Despite these, when interacting with users, LLMs remain fundamentally limited to their parametric knowledge during response generation, lacking emergent agent abilities like reasoning, planning, decision-making, and acting.

Figure 2. Illustration of LLM-oriented agent research growth over time, categorized into three key areas: Tools and LLMs, Reasoning-Planning-Acting, and Datasets and Benchmarks. Each category is color-coded to highlight advancements according to their release timelines.

Conversational AI Agents

In this blog post, we explicitly want to motivate the emergent field of Conversational Agents, where an LLM-based agent is designed to perform multi-turn interactions with users, by integrating reasoning and planning capabilities with action execution.

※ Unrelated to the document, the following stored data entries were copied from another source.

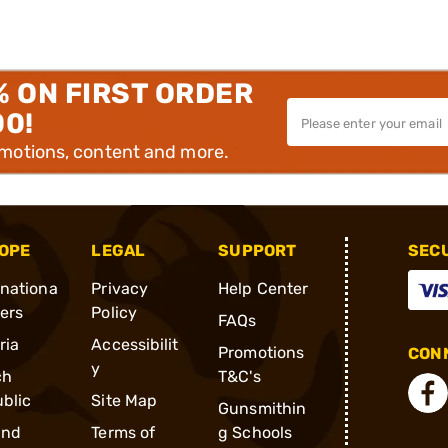
% ON FIRST ORDER
00!
omotions, content and more.
OPE
LEGAL
SUPPORT
SEC
rnationa
Privacy
Help Center
ders
Policy
FAQs
ria
Accessibilit
Promotions
CONN
y
ch
T&C's
blic
Site Map
Gunsmithin
and
Terms of
g Schools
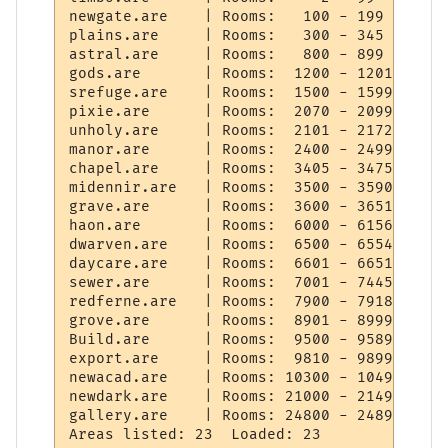
newgate.are    | Rooms:   100 - 199   Objs
plains.are     | Rooms:   300 - 345   Objs
astral.are     | Rooms:   800 - 899   Objs
gods.are       | Rooms:  1200 - 1201  Objs
srefuge.are    | Rooms:  1500 - 1599  Objs
pixie.are      | Rooms:  2070 - 2099  Objs
unholy.are     | Rooms:  2101 - 2172  Objs
manor.are      | Rooms:  2400 - 2499  Objs
chapel.are     | Rooms:  3405 - 3475  Objs
midennir.are   | Rooms:  3500 - 3590  Objs
grave.are      | Rooms:  3600 - 3651  Objs
haon.are       | Rooms:  6000 - 6156  Objs
dwarven.are    | Rooms:  6500 - 6554  Objs
daycare.are    | Rooms:  6601 - 6651  Objs
sewer.are      | Rooms:  7001 - 7445  Objs
redferne.are   | Rooms:  7900 - 7918  Objs
grove.are      | Rooms:  8901 - 8999  Objs
Build.are      | Rooms:  9500 - 9589  Objs
export.are     | Rooms:  9810 - 9899  Objs
newacad.are    | Rooms: 10300 - 10499 Objs
newdark.are    | Rooms: 21000 - 21499 Objs
gallery.are    | Rooms: 24800 - 24899 Objs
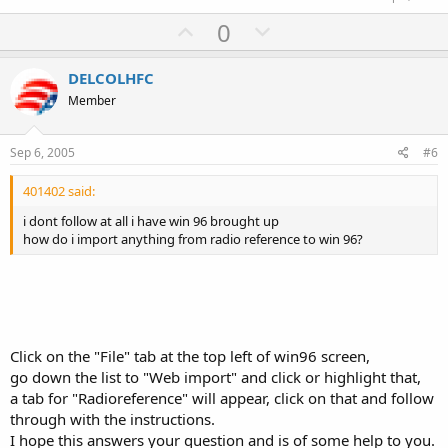
U
D
0
p
o
v
w
DELCOLHFC
o
n
Member
t
v
e
o
Sep 6, 2005
#6
t
401402 said:
e
i dont follow at all i have win 96 brought up
how do i import anything from radio reference to win 96?
Click on the "File" tab at the top left of win96 screen,
go down the list to "Web import" and click or highlight that,
a tab for "Radioreference" will appear, click on that and follow
through with the instructions.
I hope this answers your question and is of some help to you.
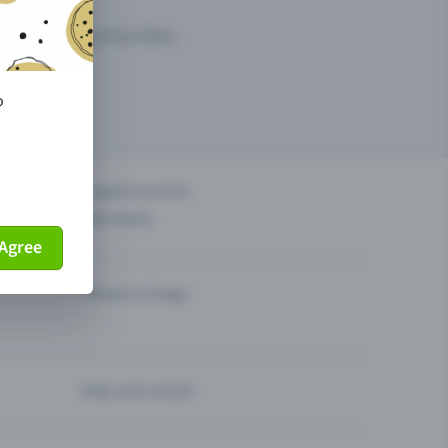
arketing opportunities.
o
others?
Organise events
Sell tickets
Agree
Theatre & Stage
Help and contact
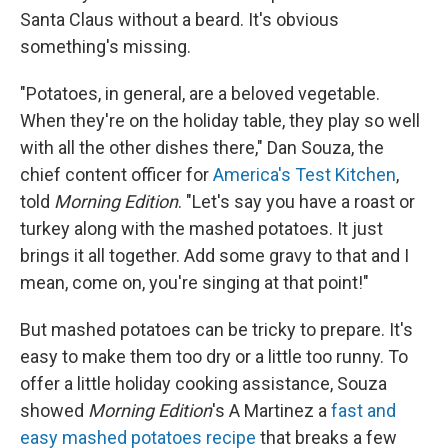
Santa Claus without a beard. It's obvious
something's missing.
"Potatoes, in general, are a beloved vegetable.
When they're on the holiday table, they play so well
with all the other dishes there," Dan Souza, the
chief content officer for
America's Test Kitchen
,
told
Morning Edition
. "Let's say you have a roast or
turkey along with the mashed potatoes. It just
brings it all together. Add some gravy to that and I
mean, come on, you're singing at that point!"
But mashed potatoes can be tricky to prepare. It's
easy to make them too dry or a little too runny. To
offer a little holiday cooking assistance, Souza
showed
Morning Edition
's A Martinez a
fast and
easy mashed potatoes recipe
that breaks a few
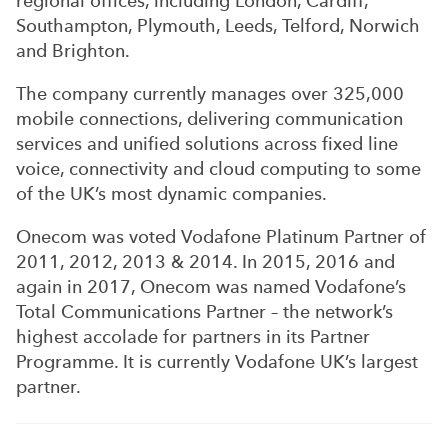
regional offices, including London, Cardiff,
Southampton, Plymouth, Leeds, Telford, Norwich
and Brighton.
The company currently manages over 325,000
mobile connections, delivering communication
services and unified solutions across fixed line
voice, connectivity and cloud computing to some
of the UK’s most dynamic companies.
Onecom was voted Vodafone Platinum Partner of
2011, 2012, 2013 & 2014. In 2015, 2016 and
again in 2017, Onecom was named Vodafone’s
Total Communications Partner – the network’s
highest accolade for partners in its Partner
Programme. It is currently Vodafone UK’s largest
partner.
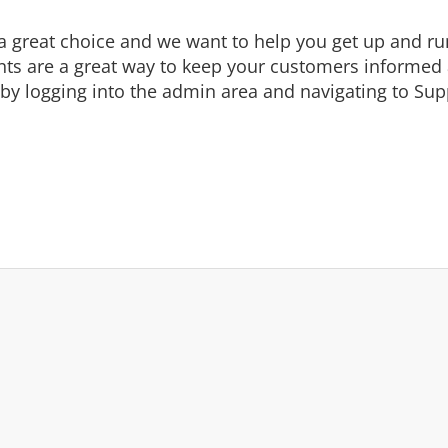
eat choice and we want to help you get up and runni
are a great way to keep your customers informed a
by logging into the admin area and navigating to Supp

We categorize recent developments in LLM Agents into three main areas: (i) tool usage, (ii) thinking, planning, and acting, and (iii) evaluation. Figure 2 presents an overview of LLM Agent advancements in these categories over the past few years.

Tools Usage. While LLMs are good at solving language tasks with their own reasoning, they struggle with real-time tasks that require performing actions like checking live weather or executing specific commands. Integrating tools like APIs can help LLMs perform these tasks by letting them call functions directly OpenAI Function Calling. Studies such as ToolFormer (Shick et al., 2023), Gorilla (Patil et al, 2023), and ToolLLM (Qin et al., 2023) have shown that enabling LLMs to use tools that improve their ability to complete tasks.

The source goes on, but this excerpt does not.